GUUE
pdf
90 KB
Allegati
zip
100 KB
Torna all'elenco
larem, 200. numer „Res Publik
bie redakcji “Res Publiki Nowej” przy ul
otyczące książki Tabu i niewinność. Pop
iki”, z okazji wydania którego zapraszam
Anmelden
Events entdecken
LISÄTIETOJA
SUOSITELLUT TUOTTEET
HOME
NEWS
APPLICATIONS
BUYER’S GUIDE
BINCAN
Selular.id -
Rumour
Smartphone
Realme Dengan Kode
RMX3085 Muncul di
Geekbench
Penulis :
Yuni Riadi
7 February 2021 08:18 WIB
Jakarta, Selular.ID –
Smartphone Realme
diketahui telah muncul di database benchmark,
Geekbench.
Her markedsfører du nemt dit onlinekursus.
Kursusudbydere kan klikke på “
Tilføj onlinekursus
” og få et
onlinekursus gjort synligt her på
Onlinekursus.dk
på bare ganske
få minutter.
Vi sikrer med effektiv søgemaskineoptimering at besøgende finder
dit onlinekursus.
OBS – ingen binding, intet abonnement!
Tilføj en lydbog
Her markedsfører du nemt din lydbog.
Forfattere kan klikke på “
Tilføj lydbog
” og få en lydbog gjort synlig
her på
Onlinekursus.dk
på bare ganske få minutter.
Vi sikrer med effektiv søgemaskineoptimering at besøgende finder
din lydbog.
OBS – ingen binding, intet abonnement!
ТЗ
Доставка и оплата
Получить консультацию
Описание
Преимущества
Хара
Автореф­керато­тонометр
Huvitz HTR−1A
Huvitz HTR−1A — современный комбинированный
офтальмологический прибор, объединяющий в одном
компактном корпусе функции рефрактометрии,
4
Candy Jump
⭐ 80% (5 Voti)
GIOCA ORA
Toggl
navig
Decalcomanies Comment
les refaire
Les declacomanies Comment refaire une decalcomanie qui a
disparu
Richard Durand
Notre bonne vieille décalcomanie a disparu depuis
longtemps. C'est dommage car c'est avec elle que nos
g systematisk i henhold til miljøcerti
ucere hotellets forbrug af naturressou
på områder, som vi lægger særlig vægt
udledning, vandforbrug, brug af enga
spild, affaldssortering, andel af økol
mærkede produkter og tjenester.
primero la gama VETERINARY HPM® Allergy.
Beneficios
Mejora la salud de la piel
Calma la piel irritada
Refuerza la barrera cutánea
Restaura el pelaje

== == ==

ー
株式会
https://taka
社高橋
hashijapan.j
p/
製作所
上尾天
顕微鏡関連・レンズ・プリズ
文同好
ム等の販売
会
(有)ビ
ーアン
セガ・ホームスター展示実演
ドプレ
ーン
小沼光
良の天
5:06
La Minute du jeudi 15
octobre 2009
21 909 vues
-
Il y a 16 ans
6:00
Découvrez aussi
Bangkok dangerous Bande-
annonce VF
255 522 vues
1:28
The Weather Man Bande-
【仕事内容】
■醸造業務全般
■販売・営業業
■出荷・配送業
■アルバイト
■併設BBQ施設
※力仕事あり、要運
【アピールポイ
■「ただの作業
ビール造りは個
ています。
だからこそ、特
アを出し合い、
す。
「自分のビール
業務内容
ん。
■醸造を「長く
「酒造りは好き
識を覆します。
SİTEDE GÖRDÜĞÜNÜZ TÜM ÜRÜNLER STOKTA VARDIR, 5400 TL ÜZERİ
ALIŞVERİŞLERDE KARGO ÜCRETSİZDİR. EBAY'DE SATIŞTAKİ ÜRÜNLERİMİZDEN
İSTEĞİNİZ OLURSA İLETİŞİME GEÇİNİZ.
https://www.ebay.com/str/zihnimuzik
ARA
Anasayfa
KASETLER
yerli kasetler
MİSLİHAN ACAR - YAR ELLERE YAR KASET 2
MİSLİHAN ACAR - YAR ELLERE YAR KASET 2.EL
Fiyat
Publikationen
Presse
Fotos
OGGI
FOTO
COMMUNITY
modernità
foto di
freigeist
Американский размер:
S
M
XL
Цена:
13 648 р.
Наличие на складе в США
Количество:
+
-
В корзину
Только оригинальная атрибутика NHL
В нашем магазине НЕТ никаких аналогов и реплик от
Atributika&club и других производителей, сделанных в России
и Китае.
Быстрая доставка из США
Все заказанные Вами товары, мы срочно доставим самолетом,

== == ==

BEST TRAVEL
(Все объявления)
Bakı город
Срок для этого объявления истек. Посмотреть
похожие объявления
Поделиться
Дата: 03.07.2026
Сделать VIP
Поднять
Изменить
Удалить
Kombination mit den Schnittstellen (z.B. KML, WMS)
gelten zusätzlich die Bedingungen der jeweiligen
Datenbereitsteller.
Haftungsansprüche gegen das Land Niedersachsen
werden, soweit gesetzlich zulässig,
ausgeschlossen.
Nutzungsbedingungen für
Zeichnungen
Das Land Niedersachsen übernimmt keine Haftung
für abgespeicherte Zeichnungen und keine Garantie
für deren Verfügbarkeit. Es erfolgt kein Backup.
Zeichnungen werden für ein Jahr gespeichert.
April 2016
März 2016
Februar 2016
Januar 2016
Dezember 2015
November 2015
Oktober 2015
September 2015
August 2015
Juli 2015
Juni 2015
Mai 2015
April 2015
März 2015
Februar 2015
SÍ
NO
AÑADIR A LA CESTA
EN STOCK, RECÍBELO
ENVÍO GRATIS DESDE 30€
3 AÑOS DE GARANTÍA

== == ==

**Work instructions:** Your answer should consist only of the lines above between the line holding "Дата: 03.07.2026" and the line holding "werden, soweit gesetzlich", inclusive, each transcribed exactly.

**Expected answer:**
Дата: 03.07.2026
Сделать VIP
Поднять
Изменить
Удалить
Kombination mit den Schnittstellen (z.B. KML, WMS)
gelten zusätzlich die Bedingungen der jeweiligen
Datenbereitsteller.
Haftungsansprüche gegen das Land Niedersachsen
werden, soweit gesetzlich zulässig,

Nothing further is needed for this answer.